Otras aves migratorias compartieron la suerte de los gavilanes alianchos. Cuando llegaron del norte fueron encontrando sus refugios destruidos, o una drástica reducción de los recursos que necesitaban para abastecerse y continuar su largo viaje. Muchas murieron, especialmente las acuáticas, cuando los humedales de la Costa se secaron. Otras, con mayor capacidad de adaptación y desplazamientos más cortos, lograron sobrevivir cambiando sus patrones de migración, su estacionalidad y hasta su alimentación. Con todo, por ser especies altamente móviles tuvieron mejor fortuna que aquellas con capacidad de dispersión limitada o que las especies endémicas con requerimientos muy específicos de clima y ambiente.
Desde hacía mucho había iniciado la contracción del páramo por la presión humana en busca de nuevas tierras de cultivo. Aunque ciertas especies se adaptaron al terreno cedido por los glaciares en su retroceso, muchas se resistieron ocupando una franja cada vez más angosta, hasta ser reemplazadas por arbustos montanos más flexibles en sus requerimientos. Por eso ya no estaban allí las esponjas de agua que, durante siglos, administraron el líquido que abastecía a las ciudades. Las mismas que ahora reciclaban y purificaban agua a un enorme costo de energía y recursos.

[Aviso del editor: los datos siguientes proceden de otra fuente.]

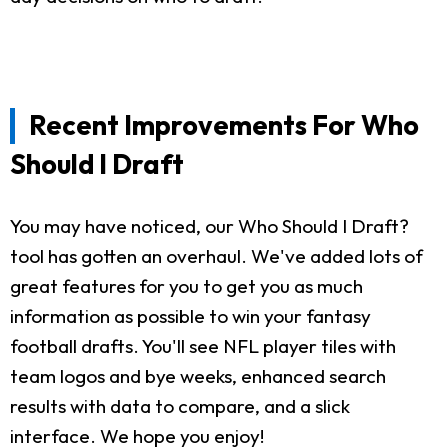
Recent Improvements For Who
Should I Draft
You may have noticed, our Who Should I Draft?
tool has gotten an overhaul. We've added lots of
great features for you to get you as much
information as possible to win your fantasy
football drafts. You'll see NFL player tiles with
team logos and bye weeks, enhanced search
results with data to compare, and a slick
interface. We hope you enjoy!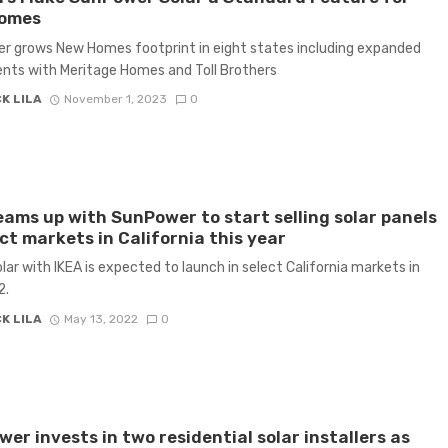
omes
 grows New Homes footprint in eight states including expanded
nts with Meritage Homes and Toll Brothers
K LILA
November 1, 2023
0
eams up with SunPower to start selling solar panels
ect markets in California this year
ar with IKEA is expected to launch in select California markets in
2.
K LILA
May 13, 2022
0
er invests in two residential solar installers as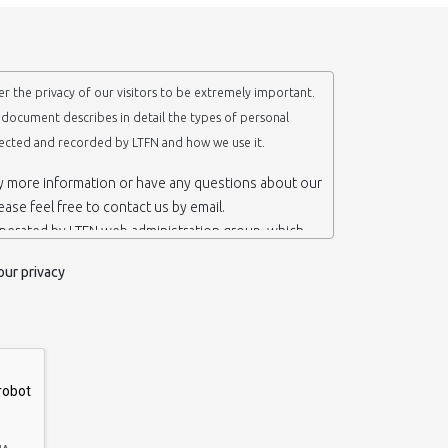
r the privacy of our visitors to be extremely important.
y document describes in detail the types of personal
lected and recorded by LTFN and how we use it.
ny more information or have any questions about our
lease feel free to contact us by email.
operated by LTFN web administration group, which
anotechnology Lab LTFN, in Aristotle University of
our privacy
ece.
 ‘us’ or ‘LTFN’ it is because that is who we are and
the website.
etention of your personal information
mation from you when you contact us via form, as
 do not have to give us any personal information in
 website. However, if you wish to take advantage of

Aunque dolorosa, tampoco fue sorpresiva la ausencia de otro compañero. Cuando empezó sus estudios sobre el zambullidor plateado ya advirtió sobre lo vulnerable de su situación: cada año disminuía su número con las fluctuaciones climáticas y del nivel de las aguas a cuyas orillas armaba los nidos. Pero, ¡cuántos cambios! Parecía pisar por primera vez aquel lugar que, con sólo cerrar los ojos, podía revivir tal y como se había grabado en su memoria a fuerza de dedicarle innumerables días y noches de cuidadosa observación. Ni siquiera el aire era igual.

Le hubiera gustado sentirse menos egoísta. Por supuesto, había beneficiados con el cambio. Pero para alguien que había asimilado la historia evolutiva de la Tierra como un proceso de miles de millones de años, resultaba incomprensible tal trastorno del paisaje en el transcurso de una generación.

Con frecuencia había observado imágenes satelitales de los cambios en ciertos lugares de la Tierra, y noticias sobre el desorden de las estaciones, oleadas de extinciones, catástrofes, desaparición de islas y antiguas zonas costeras, encarnizadas guerras que diezmaron la población... A ella le llegaron como simples muestras del instinto bélico y las aberraciones agresivas de su especie; por suerte estaba lejos, conformando la primera misión científica que intentaba adaptar plantas, animales y microorganismos terrestres a un planeta con hielo en un sistema solar vecino. Por propia decisión (para salvaguardar su salud mental y mantenerse concentrada en su trabajo) había permitido que el consorcio para el que trabajaba filtrara la información que le llegó durante 30 años de permanencia en la colonia espacial. Y antes de volver fue advertida: nada era como antes.